### Records from a collection

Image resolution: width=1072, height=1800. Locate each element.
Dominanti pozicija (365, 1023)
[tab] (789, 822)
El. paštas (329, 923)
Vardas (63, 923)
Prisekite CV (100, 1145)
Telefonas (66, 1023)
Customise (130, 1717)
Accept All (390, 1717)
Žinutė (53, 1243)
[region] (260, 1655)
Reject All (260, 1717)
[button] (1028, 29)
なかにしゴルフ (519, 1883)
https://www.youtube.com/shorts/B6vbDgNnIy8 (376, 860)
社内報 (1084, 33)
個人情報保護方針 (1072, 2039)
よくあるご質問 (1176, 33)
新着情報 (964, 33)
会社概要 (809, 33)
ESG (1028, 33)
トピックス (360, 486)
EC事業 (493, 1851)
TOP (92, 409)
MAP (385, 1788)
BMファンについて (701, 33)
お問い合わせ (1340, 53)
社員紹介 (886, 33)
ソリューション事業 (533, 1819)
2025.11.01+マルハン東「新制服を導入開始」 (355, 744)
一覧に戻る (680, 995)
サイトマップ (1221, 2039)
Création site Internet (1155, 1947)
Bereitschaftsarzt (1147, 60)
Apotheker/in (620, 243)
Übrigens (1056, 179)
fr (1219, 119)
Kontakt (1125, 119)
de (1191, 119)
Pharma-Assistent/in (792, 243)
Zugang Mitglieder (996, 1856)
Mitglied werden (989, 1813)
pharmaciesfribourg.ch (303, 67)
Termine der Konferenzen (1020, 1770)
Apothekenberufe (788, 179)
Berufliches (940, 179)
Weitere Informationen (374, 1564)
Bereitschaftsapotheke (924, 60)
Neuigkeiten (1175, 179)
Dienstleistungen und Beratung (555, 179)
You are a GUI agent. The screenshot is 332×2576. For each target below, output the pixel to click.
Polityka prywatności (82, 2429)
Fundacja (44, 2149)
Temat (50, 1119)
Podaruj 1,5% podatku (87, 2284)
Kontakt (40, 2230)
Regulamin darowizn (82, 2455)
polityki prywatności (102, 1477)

### What the task asks
Scan the records for the string "each" and show every line that contains it.

### Result of this task
Image resolution: width=1072, height=1800. Locate each element.
You are a GUI agent. The screenshot is 332×2576. For each target below, output the pixel to click.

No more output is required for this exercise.